Causal Mean Field Multi-Agent Reinforcement Learning
Hao Ma, Zhiqiang Pu, Yi Pan, Boyin Liu, Junlong Gao, Zhenyu Guo
TL;DR
CMFQ tackles scalability in large-scale multi-agent reinforcement learning by embedding causality into mean-field Q-learning. It builds a structural causal model to identify and weight essential pairwise interactions via counterfactual interventions, creating a causality-aware representation $\check{a}^i_{t-1}=\sum_{k} w^{i,k}_t a^{i,k}_{t-1}$. The algorithm demonstrates superior training and test scalability in mixed cooperative-competitive and purely cooperative games, outperforming MFQ and attention-based baselines. This approach offers a flexible framework for incorporating causal inference into MFRL, with potential for broader applicability in large MAS and real-world scenarios.
Abstract
Scalability remains a challenge in multi-agent reinforcement learning and is currently under active research. A framework named mean-field reinforcement learning (MFRL) could alleviate the scalability problem by employing the Mean Field Theory to turn a many-agent problem into a two-agent problem. However, this framework lacks the ability to identify essential interactions under nonstationary environments. Causality contains relatively invariant mechanisms behind interactions, though environments are nonstationary. Therefore, we propose an algorithm called causal mean-field Q-learning (CMFQ) to address the scalability problem.
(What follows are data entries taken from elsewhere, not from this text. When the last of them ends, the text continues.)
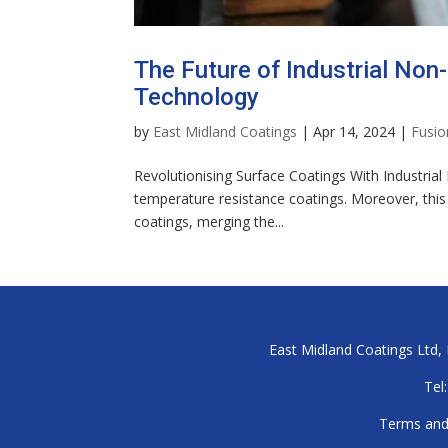
The Future of Industrial Non-
Technology
by
East Midland Coatings
|
Apr 14, 2024
|
Fusio
Revolutionising Surface Coatings With Industrial
temperature resistance coatings. Moreover, this c
coatings, merging the...
East Midland Coatings Ltd, B
Tel:
Terms and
CMFQ is ever more robust toward the change of the number of agents though inheriting the compressed representation of MFRL's action-state space. Firstly, we model the causality behind the decision-making process of MFRL into a structural causal model (SCM). Then the essential degree of each interaction is quantified via intervening on the SCM. Furthermore, we design the causality-aware compact representation for behavioral information of agents as the weighted sum of all behavioral information according to their causal effects. We test CMFQ in a mixed cooperative-competitive game and a cooperative game. The result shows that our method has excellent scalability performance in both training in environments containing a large number of agents and testing in environments containing much more agents.